Leila acquiesce et, à notre grand étonnement, se présente à l’heure pour le deuxième entretien. Le psychiatre pose un diagnostic de premier épisode psychotique et prescrit un antipsychotique quotidien et un anxiolytique pour l’aider à dormir.
La semaine suivante, nous la revoyons pour surveiller les effets du traitement. Elle n’a pas pu le prendre car sa carte Vitale ne fonctionne pas, et la pharmacie ne lui a pas délivré les médicaments. Leila n’a pas pu nous appeler car son téléphone portable ne fonctionne plus. Nous joignons la pharmacie de l’hôpital qui lui délivre le traitement pour un mois.
Assez rapidement ensuite, Leila exprime qu’elle se sent mieux, qu’elle dort mieux et entend moins de voix. Elle reste toujours évasive sur ses journées et son emploi du temps… Une fois, elle se présente à un rendez-vous avec un coquard, et nous assure en souriant qu’elle s’est battue avec un homme qui l’a insultée dans la rue.
Du temps pour tisser un lien…
Nous avons peur de brusquer Leila, de lui proposer une prise en charge trop lourde (médicale, sociale… ), de l’étouffer, la noyer et de la faire fuir. Nous aurions envie de la materner, de la protéger, de lui trouver très vite un logement, un travail, des ressources financières… La jeune fille nous inquiète mais nous étonne aussi par sa rigueur : elle est toujours à l’heure aux rendez-vous, elle s’exprime avec aisance, décrit parfaitement ses troubles et a tout de suite adhéré au traitement, qu’elle suit de manière régulière. Il y a chez elle une volonté et une détermination qui forcent le respect, avec parfois aussi un contact un peu absent et des réponses évasives. Quand je lui ai expliqué qu’un suivi régulier avec un traitement d’au moins deux ans serait nécessaire, elle a tiqué : « Deux ans, c’est long ça, très long ».

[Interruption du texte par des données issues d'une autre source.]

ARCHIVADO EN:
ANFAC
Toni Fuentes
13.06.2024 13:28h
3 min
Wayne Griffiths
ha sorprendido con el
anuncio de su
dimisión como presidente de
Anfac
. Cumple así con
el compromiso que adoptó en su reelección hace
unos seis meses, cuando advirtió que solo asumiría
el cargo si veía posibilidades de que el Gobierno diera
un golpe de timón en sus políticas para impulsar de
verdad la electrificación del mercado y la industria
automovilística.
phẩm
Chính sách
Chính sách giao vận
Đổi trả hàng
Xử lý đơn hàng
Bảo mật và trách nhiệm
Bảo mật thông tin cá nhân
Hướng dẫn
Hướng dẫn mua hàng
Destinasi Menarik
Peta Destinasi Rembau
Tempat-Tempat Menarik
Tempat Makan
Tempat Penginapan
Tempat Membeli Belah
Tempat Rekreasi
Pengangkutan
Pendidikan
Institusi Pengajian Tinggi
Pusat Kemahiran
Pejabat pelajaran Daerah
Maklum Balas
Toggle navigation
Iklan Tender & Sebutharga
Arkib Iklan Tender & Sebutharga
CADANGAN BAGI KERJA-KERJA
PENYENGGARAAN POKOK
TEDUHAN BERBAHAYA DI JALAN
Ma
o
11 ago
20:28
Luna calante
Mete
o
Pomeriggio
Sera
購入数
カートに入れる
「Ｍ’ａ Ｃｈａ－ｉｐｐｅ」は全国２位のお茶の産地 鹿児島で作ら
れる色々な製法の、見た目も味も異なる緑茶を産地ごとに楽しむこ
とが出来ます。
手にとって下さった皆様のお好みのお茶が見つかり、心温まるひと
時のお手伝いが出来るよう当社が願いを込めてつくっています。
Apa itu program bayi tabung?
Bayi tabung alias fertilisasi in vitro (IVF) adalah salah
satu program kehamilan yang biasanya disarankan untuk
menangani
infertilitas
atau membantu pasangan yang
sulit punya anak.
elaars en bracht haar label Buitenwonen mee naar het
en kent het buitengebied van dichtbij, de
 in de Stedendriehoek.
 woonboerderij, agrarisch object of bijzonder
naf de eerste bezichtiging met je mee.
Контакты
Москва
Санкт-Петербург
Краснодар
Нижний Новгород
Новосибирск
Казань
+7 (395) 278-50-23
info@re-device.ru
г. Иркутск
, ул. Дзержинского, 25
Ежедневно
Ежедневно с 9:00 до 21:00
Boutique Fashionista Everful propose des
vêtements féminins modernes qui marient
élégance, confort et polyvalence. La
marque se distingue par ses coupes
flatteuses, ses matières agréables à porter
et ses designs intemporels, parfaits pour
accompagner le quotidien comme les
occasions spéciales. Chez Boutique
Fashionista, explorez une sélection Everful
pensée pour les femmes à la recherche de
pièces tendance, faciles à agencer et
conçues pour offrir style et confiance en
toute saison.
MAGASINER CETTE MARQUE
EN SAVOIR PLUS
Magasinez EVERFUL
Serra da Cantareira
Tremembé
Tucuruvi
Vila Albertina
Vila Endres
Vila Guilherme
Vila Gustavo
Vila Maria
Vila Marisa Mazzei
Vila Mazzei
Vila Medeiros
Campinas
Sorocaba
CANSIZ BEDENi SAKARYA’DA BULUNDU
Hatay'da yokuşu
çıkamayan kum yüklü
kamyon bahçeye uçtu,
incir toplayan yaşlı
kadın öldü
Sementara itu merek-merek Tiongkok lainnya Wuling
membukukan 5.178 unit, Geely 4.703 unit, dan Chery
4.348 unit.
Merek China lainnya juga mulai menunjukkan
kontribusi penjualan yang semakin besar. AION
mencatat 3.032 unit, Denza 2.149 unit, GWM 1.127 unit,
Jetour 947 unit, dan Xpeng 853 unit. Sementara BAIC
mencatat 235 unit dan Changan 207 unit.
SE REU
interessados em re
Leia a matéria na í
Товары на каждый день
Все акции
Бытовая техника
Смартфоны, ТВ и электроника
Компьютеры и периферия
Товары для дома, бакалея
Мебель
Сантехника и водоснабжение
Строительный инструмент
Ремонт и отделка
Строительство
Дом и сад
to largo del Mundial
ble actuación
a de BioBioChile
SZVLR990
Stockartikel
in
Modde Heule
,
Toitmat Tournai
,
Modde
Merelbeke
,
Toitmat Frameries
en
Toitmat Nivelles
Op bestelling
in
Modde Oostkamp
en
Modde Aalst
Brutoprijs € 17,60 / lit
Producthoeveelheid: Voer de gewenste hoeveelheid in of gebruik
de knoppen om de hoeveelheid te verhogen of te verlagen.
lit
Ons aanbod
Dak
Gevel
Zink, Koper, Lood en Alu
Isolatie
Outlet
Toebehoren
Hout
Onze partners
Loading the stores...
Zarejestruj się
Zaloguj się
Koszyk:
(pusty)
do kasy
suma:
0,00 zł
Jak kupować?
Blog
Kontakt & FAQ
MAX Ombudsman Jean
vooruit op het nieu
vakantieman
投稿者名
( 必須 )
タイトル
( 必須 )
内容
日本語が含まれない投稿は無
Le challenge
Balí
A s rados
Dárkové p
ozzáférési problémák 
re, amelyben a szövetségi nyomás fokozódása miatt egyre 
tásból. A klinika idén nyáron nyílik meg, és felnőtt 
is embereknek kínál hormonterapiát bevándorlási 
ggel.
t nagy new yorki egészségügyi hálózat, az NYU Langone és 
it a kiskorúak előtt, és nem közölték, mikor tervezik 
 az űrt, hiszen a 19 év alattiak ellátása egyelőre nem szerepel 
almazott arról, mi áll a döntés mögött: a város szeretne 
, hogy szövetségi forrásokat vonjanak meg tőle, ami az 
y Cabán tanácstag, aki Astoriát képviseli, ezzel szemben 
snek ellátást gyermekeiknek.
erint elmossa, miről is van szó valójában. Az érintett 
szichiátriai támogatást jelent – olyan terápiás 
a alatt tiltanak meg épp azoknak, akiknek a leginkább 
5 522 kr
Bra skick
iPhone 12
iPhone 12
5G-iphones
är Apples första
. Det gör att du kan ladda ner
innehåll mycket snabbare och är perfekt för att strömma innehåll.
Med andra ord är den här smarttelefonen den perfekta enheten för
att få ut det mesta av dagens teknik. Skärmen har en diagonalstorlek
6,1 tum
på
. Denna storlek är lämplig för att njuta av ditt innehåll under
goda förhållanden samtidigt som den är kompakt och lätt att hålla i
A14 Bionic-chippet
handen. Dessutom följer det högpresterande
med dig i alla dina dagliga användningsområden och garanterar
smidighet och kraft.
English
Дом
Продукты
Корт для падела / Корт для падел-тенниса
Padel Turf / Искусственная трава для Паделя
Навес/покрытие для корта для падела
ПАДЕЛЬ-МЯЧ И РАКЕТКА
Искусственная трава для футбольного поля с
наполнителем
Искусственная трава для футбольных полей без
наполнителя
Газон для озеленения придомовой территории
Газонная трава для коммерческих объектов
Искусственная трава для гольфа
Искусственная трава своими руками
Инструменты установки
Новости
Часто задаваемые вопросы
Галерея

Leila aimerait reprendre une formation dans la couture. Avant sa maladie, elle confectionnait elle-même ses beaux vêtements colorés. Elle dit qu’elle en parlera à la Mission locale puis se tait, passe à autre chose.
Si son état de sans-abri peut être appréhendé comme une rupture de liens avec la société, les proches, le travail, alors il va falloir du temps pour reconstruire une relation de confiance avec Leila. Nous espérons pouvoir l’accompagner à son rythme, l’aider à faire des projets et à construire la vie qu’elle aura choisie…
VIRGINIE DE MEULDER
Infirmière, Consultation jeunes adultes NineTeen, GHU Paris psychiatrie et neurosciences.